Uma de suas séries, “As Quatro Fases da Crueldade” apresenta a vida de um libertino. Inicia apresentando a sua ociosidade e a devassidão até chegar ao crime e à morte. A série de quadros levaria o observador a acompanhar os passos da história e tomar para si seus ensinamentos. Segundo Hogarth, seria como a arte de um dramaturgo e de um diretor teatral. Todos os seus personagens ali se apresentam por um objetivo que é esclarecida através de gestos e do uso de atributos cênicos. Esse tipo de arte, contudo, não era tão novo como pensava o artista. Já o vimos na Idade Medieval, quando imagens eram usadas para transmitir lições cristãs. Mas, ao contrário dos artistas medievais, Hogarth era um artista estudioso na busca por efeitos pictóricos, pintando suas sequências de ensinamentos (sermões) com precisão.

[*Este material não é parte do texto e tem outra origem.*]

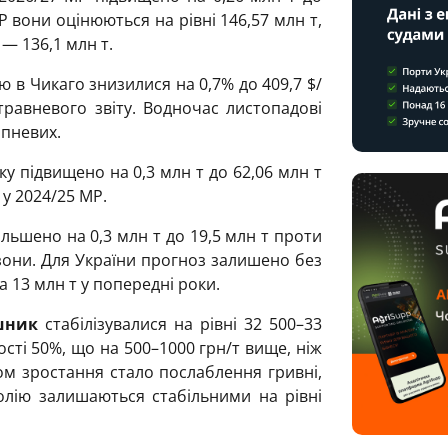
Р вони оцінюються на рівні 146,57 млн т,
 — 136,1 млн т.
ю в Чикаго знизилися на 0,7% до 409,7 $/
травневого звіту. Водночас листопадові
ипневих.
 підвищено на 0,3 млн т до 62,06 млн т
 у 2024/25 МР.
льшено на 0,3 млн т до 19,5 млн т проти
сезони. Для України прогноз залишено без
та 13 млн т у попередні роки.
шник
стабілізувалися на рівні 32 500–33
ості 50%, що на 500–1000 грн/т вище, ніж
м зростання стало послаблення гривні,
олію залишаються стабільними на рівні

O quadro acima, intitulado Vida de um Libertino: o Libertino em Bedlam, apresenta o personagem já no final de seus dias, no hospício de Bedlam. Ele se mostra desvairado em meio a outros pacientes com variados tipos de loucura:

  1. Na primeira cela está o religioso fanático, o que podemos deduzir através da cruz desenhada na parede e de seu gesto piedosamente exagerado. Ele se contorce em seu catre de palha alheio à realidade do mundo.
  2. Na cela seguinte, mais ao centro, está o megalomaníaco usando uma coroa real e segurando um cetro.
  3. Um insano rabisca na parede um quadro, pensando representar o mundo.
  4. Um cego é visto empunhando um telescópio de papel.
  5. Um anão ocupa o centro da composição como se estivesse a zombar dos dramas que ali se sucedem.
  6. Um trio esquisito, formado por um sorridente violinista, um cantor estranho com um livro sobre a cabeça e a figura de um homem apático e de olhar perdido, reúne-se em torno da escada.

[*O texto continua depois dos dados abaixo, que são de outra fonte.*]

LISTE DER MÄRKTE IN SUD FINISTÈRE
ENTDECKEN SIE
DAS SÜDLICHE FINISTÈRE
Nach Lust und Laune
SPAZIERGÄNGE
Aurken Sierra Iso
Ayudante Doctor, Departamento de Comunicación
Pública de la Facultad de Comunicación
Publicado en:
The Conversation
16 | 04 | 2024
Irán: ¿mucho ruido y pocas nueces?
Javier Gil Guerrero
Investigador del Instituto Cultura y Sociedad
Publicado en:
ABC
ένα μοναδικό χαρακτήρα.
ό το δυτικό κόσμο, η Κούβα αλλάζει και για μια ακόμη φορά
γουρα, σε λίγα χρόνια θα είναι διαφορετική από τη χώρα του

Em primeiro plano está o libertino agonizante no chão, pálido, seminu, pranteado apenas pela criada que ele havia abandonado outrora. O homem de pé próximo a ele pode ser um parente. O seu braço esquerdo e perna direita estão amarrados por uma corrente. Um homem à sua direita retira-as, pois agora, enfraquecido, não mais necessita de tal aparato. Um grotesco anão zomba de tudo à volta. Duas refinadas visitantes ali presentes são antigas conhecidas do libertino, quando ele se encontrava em seus dias de grande opulência. Uma delas segreda algo no ouvido da outra.

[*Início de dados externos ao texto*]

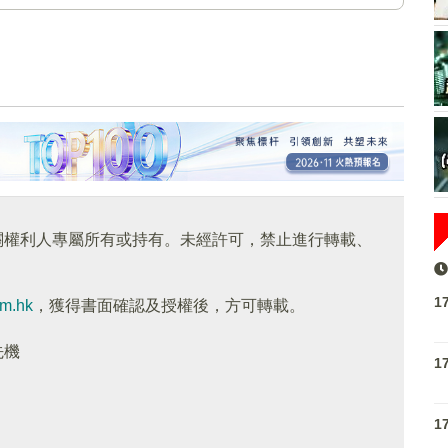
關權利人專屬所有或持有。未經許可，禁止進行轉載、
1
om.hk
，獲得書面確認及授權後，方可轉載。
先機
1
1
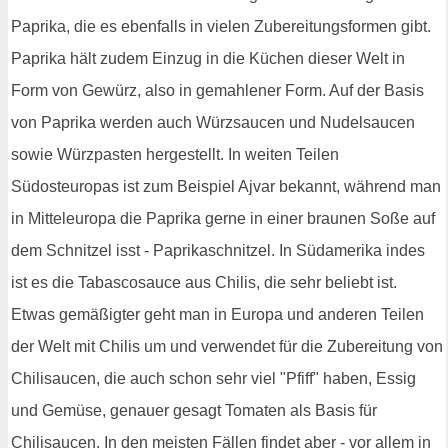
Paprika, die es ebenfalls in vielen Zubereitungsformen gibt.
Paprika hält zudem Einzug in die Küchen dieser Welt in
Form von Gewürz, also in gemahlener Form. Auf der Basis
von Paprika werden auch Würzsaucen und Nudelsaucen
sowie Würzpasten hergestellt. In weiten Teilen
Südosteuropas ist zum Beispiel Ajvar bekannt, während man
in Mitteleuropa die Paprika gerne in einer braunen Soße auf
dem Schnitzel isst - Paprikaschnitzel. In Südamerika indes
ist es die Tabascosauce aus Chilis, die sehr beliebt ist.
Etwas gemäßigter geht man in Europa und anderen Teilen
der Welt mit Chilis um und verwendet für die Zubereitung von
Chilisaucen, die auch schon sehr viel "Pfiff" haben, Essig
und Gemüse, genauer gesagt Tomaten als Basis für
Chilisaucen. In den meisten Fällen findet aber - vor allem in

O artista compôs o grupo com a mesma precisão das pinturas italianas de tradição clássica. Apesar de não ter se transformado no pintor que almejava, escolhido por seus compatriotas, Hogarth, ganhou dinheiro e fama com suas séries pictóricas, uma vez que angariou um público muito receptivo a elas, principalmente no que diz respeito às reproduções em gravuras (ver segunda ilustração), enquanto os nobres continuavam a dar suas encomendas aos famosos artistas estrangeiros.

Ficha técnica
Ano: 1735
Dimensões: 62,5 cm x 75 cm
Técnica: óleo sobre tela
Localização: Sir John Soane’s Museum, Londres, Grã-Bretanha

Fonte de pesquisa
A História da Arte / E. H. Gombrich

6 comentaram em “VIDA DE UM LIBERTINO (Aula nº 75 A)

  1. Marinalva

    Lu
    Muito interessante o pintor William Hogarth ter usado esse tema, 1735 , para seu quadro em óleo sobre tela . Dá-nos a impressão de ver alguém esparramado no chão, não há muita claridade ao redor, apenas as pessoas e, em destaque, a que está no chão. O pintor nos repassa exatamente alguém que vive uma vida libertina, o que para muitos significa ultrapassar os limites, extrapolar a liberdade, praticar coisas fora dos padrões convencionais impostos à sociedade. O artista conseguiu repassar tudo isso nos mínimos detalhes.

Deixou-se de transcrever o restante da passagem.